Whithorn is a truly fascinating area for history lovers. It’s famous for its connections with St. Ninian and as one of the earliest Christian settlements in Scotland.

It is home to a variety of Christian stone carvings, including the Latinus stone, Scotland’s oldest Christian monument. You can see this stone, along with others, at the Historic Scotland museum.

Whithorn was also once a settlement during the Iron Age; evidence of life in this area dates back to 500BC, and many excavations have been completed in the area. One of the most interesting places to visit is the roundhouse, a replica of an Iron Age roundhouse that was found nearby at the Black Loch of Myrton.

The roundhouse was able to be replicated because the original was so well-preserved in peat bog, and archeologists were able to tell a lot about the people that lived in the area.

The roundhouse was rebuilt using as many traditional means as possible, and now you can take a tour with a knowledgeable guide to learn more about Scotland during the Iron Age!

To explore Whithorn’s complete history, from the Iron Age, to Christianity, to today – the museum and exhibition at The Whithorn Visitor Centre are fascinating.
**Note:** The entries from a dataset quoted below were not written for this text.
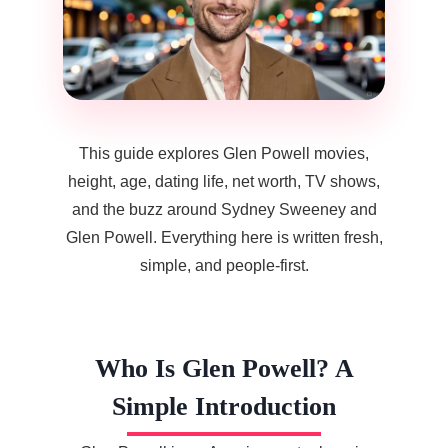
This guide explores Glen Powell movies,
height, age, dating life, net worth, TV shows,
and the buzz around Sydney Sweeney and
Glen Powell. Everything here is written fresh,
simple, and people-first.
Who Is Glen Powell? A
Simple Introduction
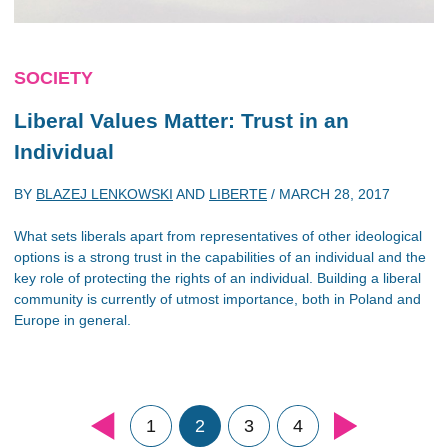
SOCIETY
Liberal Values Matter: Trust in an
Individual
BY
BLAZEJ LENKOWSKI
AND
LIBERTE
/
MARCH 28, 2017
What sets liberals apart from representatives of other ideological
options is a strong trust in the capabilities of an individual and the
key role of protecting the rights of an individual. Building a liberal
community is currently of utmost importance, both in Poland and
Europe in general.
1
2
3
4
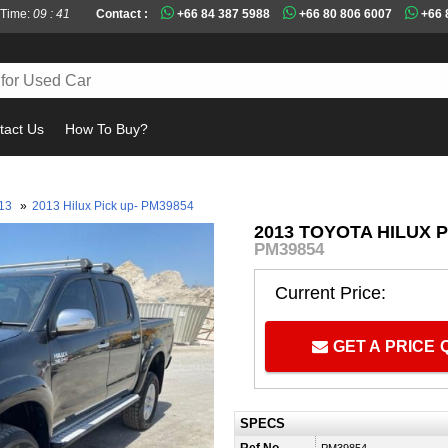
 Time:
09 : 41
Contact :
+66 84 387 5988
+66 80 806 6007
+66 
tact Us
How To Buy?
Must 
13
»
2013 Hilux Pick up- PM39854
2013 TOYOTA HILUX P
PM39854
Current Price:
GET A PRICE
SPECS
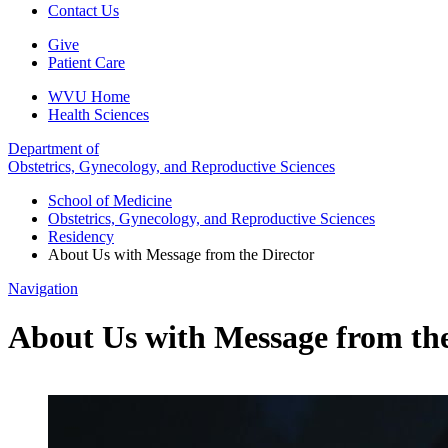
Contact Us
Give
Patient Care
WVU Home
Health Sciences
Department of
Obstetrics, Gynecology, and Reproductive Sciences
School of Medicine
Obstetrics, Gynecology, and Reproductive Sciences
Residency
About Us with Message from the Director
Navigation
About Us with Message from the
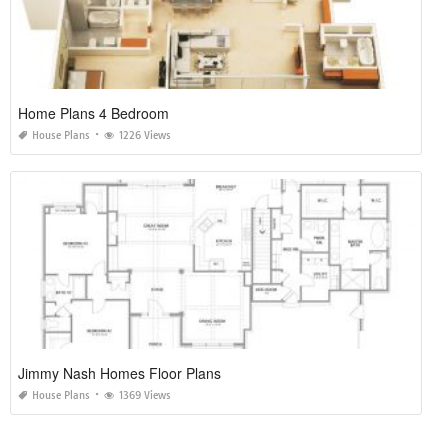
Home Plans 4 Bedroom
House Plans
1226 Views
Jimmy Nash Homes Floor Plans
House Plans
1369 Views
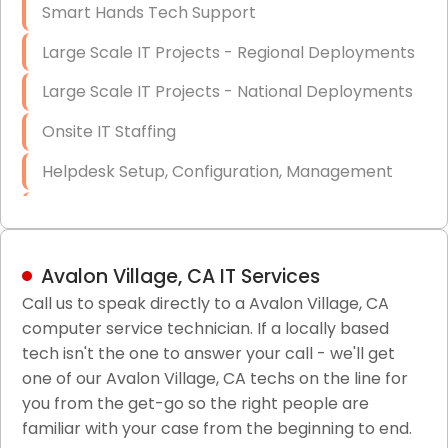
Smart Hands Tech Support
Large Scale IT Projects - Regional Deployments
Large Scale IT Projects - National Deployments
Onsite IT Staffing
Helpdesk Setup, Configuration, Management
Low-Voltage Data Cabling Services
Short & Long-Term Project Staffing
Avalon Village, CA IT Services
LAN/WAN Setup and Configuration
Call us to speak directly to a Avalon Village, CA
computer service technician. If a locally based
Business Class Security Solutions
tech isn't the one to answer your call - we'll get
HIPAA Computer and Network Compliance for
one of our Avalon Village, CA techs on the line for
Patient Records
you from the get-go so the right people are
familiar with your case from the beginning to end.
Network Wiring Services (Cat5, Cat6, Fiber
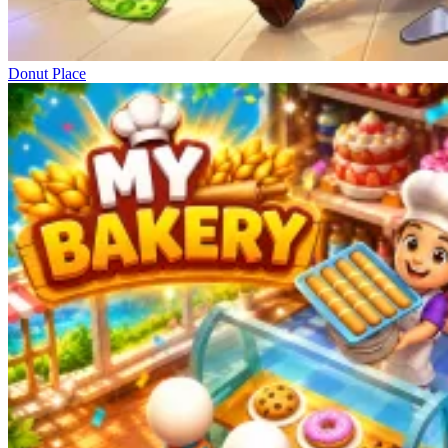
Donut Place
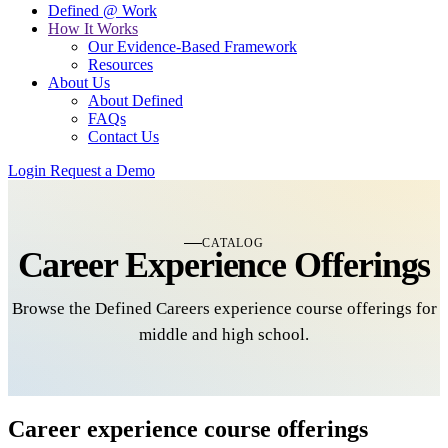
Defined @ Work
How It Works
Our Evidence-Based Framework
Resources
About Us
About Defined
FAQs
Contact Us
Login
Request a Demo
CATALOG
Career Experience Offerings
Browse the Defined Careers experience course offerings for
middle and high school.
Career experience course offerings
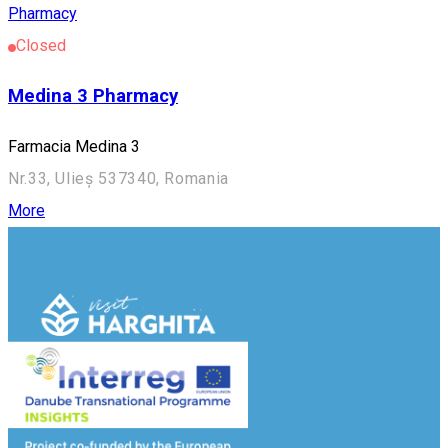
Pharmacy
Closed
Medina 3 Pharmacy
Farmacia Medina 3
Nr.33, Ulieș 537340, Romania
More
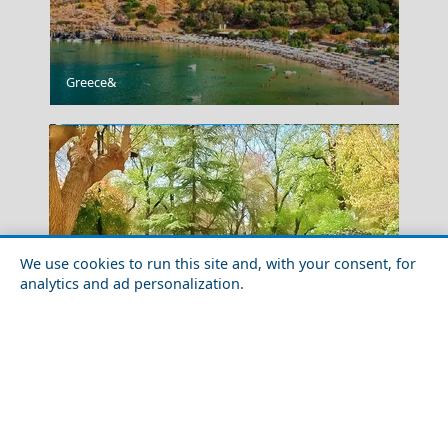
Acropolis Museum
Greece&
We use cookies to run this site and, with your consent, for
analytics and ad personalization.
Temple Of Zeus
Family-Friendly Activities in Karditsa Prefecture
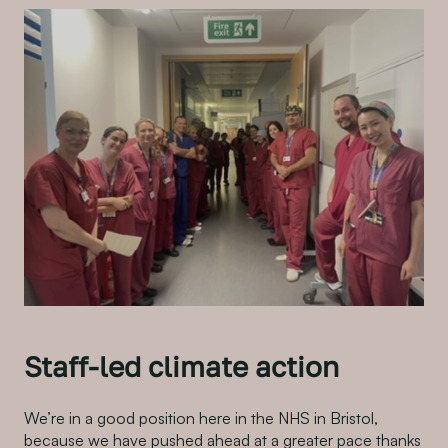
Staff-led climate action
We’re in a good position here in the NHS in Bristol,
because we have pushed ahead at a greater pace thanks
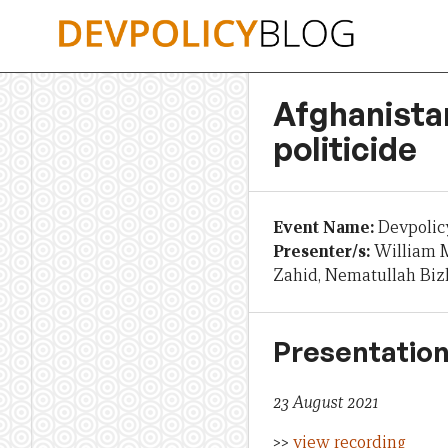
Skip
to
content
Afghanistan
politicide
Event Name:
Devpolic
Presenter/s:
William M
Zahid, Nematullah Bi
Presentation
23 August 2021
>>
view recording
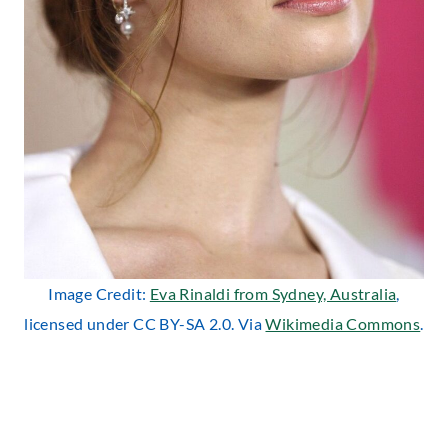
Image Credit:
Eva Rinaldi from Sydney, Australia
,
licensed under CC BY-SA 2.0. Via
Wikimedia Commons
.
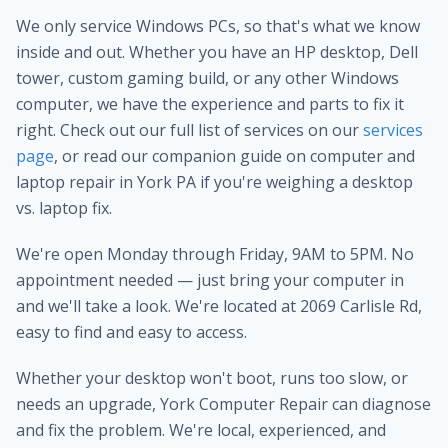
We only service Windows PCs, so that's what we know
inside and out. Whether you have an HP desktop, Dell
tower, custom gaming build, or any other Windows
computer, we have the experience and parts to fix it
right. Check out our full list of services on our
services
page
, or read our companion guide on computer and
laptop repair in York PA if you're weighing a desktop
vs. laptop fix.
We're open Monday through Friday, 9AM to 5PM. No
appointment needed — just bring your computer in
and we'll take a look. We're located at 2069 Carlisle Rd,
easy to find and easy to access.
Whether your desktop won't boot, runs too slow, or
needs an upgrade, York Computer Repair can diagnose
and fix the problem. We're local, experienced, and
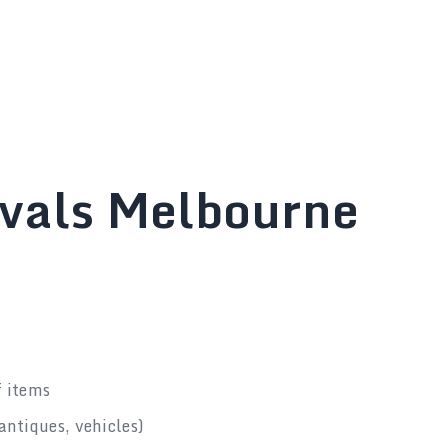
ovals Melbourne
f items
antiques, vehicles)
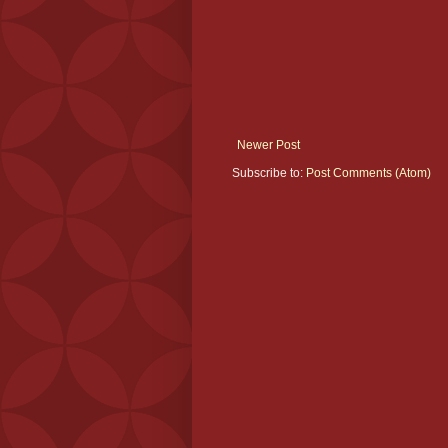
Newer Post
Subscribe to:
Post Comments (Atom)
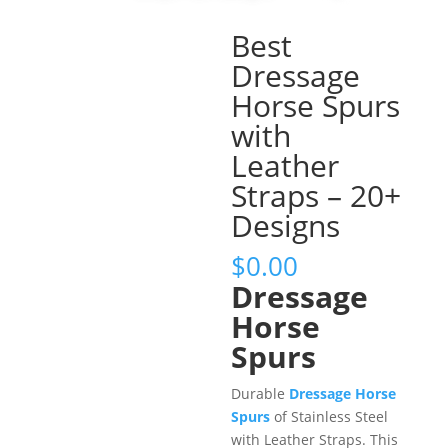
Best
Dressage
Horse Spurs
with
Leather
Straps – 20+
Designs
$
0.00
Dressage
Horse
Spurs
Durable
Dressage Horse
Spurs
of Stainless Steel
with Leather Straps. This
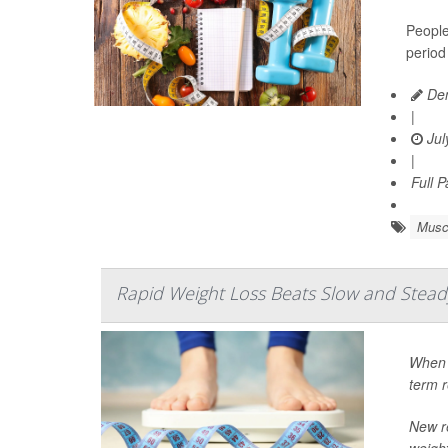
People
period
Den
|
Jul
|
Full 
Musc
Rapid Weight Loss Beats Slow and Steady 
When i
term r
New r
weight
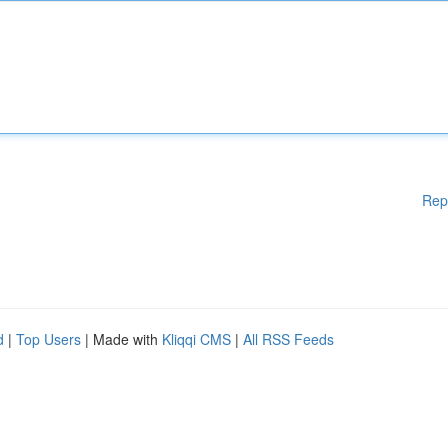
Rep
d
|
Top Users
| Made with
Kliqqi CMS
|
All RSS Feeds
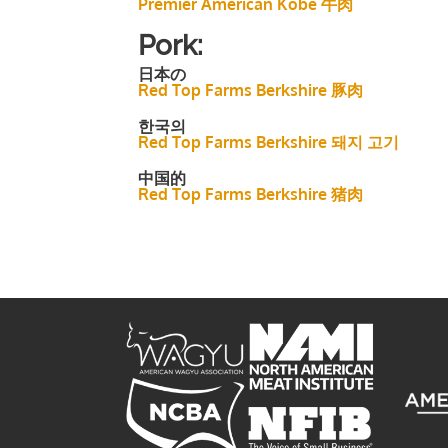
Premier American Kobe 牛肉
Pork:
日本の
Red Top Farms Berkshire 豚肉
한국의
Red Top Farms Berkshire 돼지 고기
中国的
Red Top Farms Berkshire 猪肉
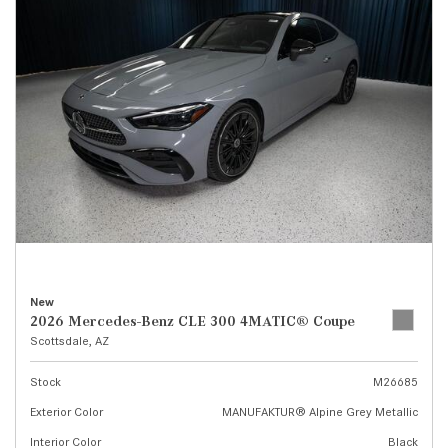
New
2026 Mercedes-Benz CLE 300 4MATIC® Coupe
Scottsdale, AZ
Stock
M26685
Exterior Color
MANUFAKTUR® Alpine Grey Metallic
Interior Color
Black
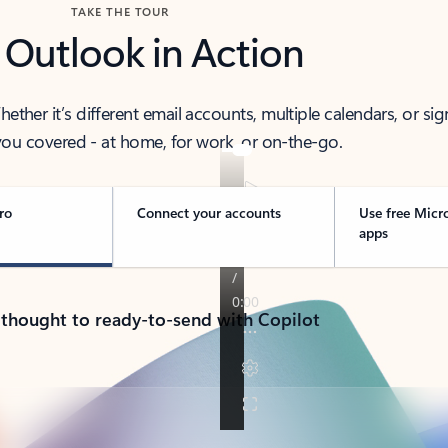
TAKE THE TOUR
 Outlook in Action
her it’s different email accounts, multiple calendars, or sig
ou covered - at home, for work, or on-the-go.
ro
Connect your accounts
Use free Micr
apps
 thought to ready-to-send with Copilot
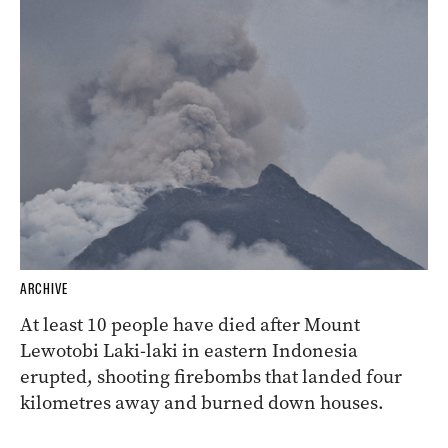
ARCHIVE
At least 10 people have died after Mount
Lewotobi Laki-laki in eastern Indonesia
erupted, shooting firebombs that landed four
kilometres away and burned down houses.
There is also an exciting new long-distance trail called The Whithorn Way that has just launched. Spanning 149 miles, the hike begins in Glasgow and ends in Whithorn.

Be sure to add on a few days in Whithorn to the end of your hike to absorb all the incredible history in this area.

8. The Steam Packet Inn

My meal of haddock and chips

The Steam Packet Inn is a restaurant I was delighted to discover on my travels in South West Scotland. Located at the bottom of the southwest coast on the Isle of Whithorn, this seafood restaurant truly is a hidden gem.

The Steam Packet Inn is a family-owned restaurant, and it recently underwent a big renovation. The new restaurant looks fantastic – with a large, traditional-looking bar as the centerpiece of the restaurant, a cosy lounge area for casual diners, and fairy lights lining the ceiling, it’s the very essence of Scottish coorie.

Our table looked out across the harbor as the sun set over the fishing village, and I happily munched on my delicious dinner of haddock and chips. Their dessert menu was just as good, with the best sticky toffee pudding I’ve ever tasted!

If you’re visiting South West Scotland, this restaurant is a must for the bucket list.

I was delighted to The Steam Packet Inn is dog-friendly too.

9. Crook of Baldoon

For bird watchers, the Crook of Baldoon is a haven.

The Crook of Baldoon is a coastal reserve of 196 hectares near Wigtown.

It is home to thousands of birds throughout the year, including pink-footed and barnacle geese, shelducks, whooper, lapwings, and skylarks.

It’s a peaceful place to spend a morning, or even an entire day – if you’ve got a pair of binoculars and some patience to wait for the birds to reveal themselves!

10. Mull of Galloway

mull of galloway lighthouse south west scotland
The Mull of Galloway Lighthouse

The Mull of Galloway is the most southern point of Scotland. With miles of sandy beaches and the Mull of Galloway Lighthouse, this area is a beautiful one to explore.

The drive to reach the Mull of Galloway is also really special -as you drive the winding road to reach the lighthouse, you’ll pass miles and miles of green farmland, cute cottages, and white sandy beaches.

Bring your binoculars because the Mull of Galloway is one of the best places to see dolphins, porpoises, and sea birds. You can also climb the 115 steps to the top of the lighthouse, which has super views across the Rhinns of Galloway.

I recommend getting ice cream from the cafe at the lighthouse – it’s some of the best I’ve tasted!

For more information on visiting the Mull of Galloway, visit their website.

Have I inspired you to visit the Dark Sky Park? Have you tried any of the above recommended things to do in South West Scotland?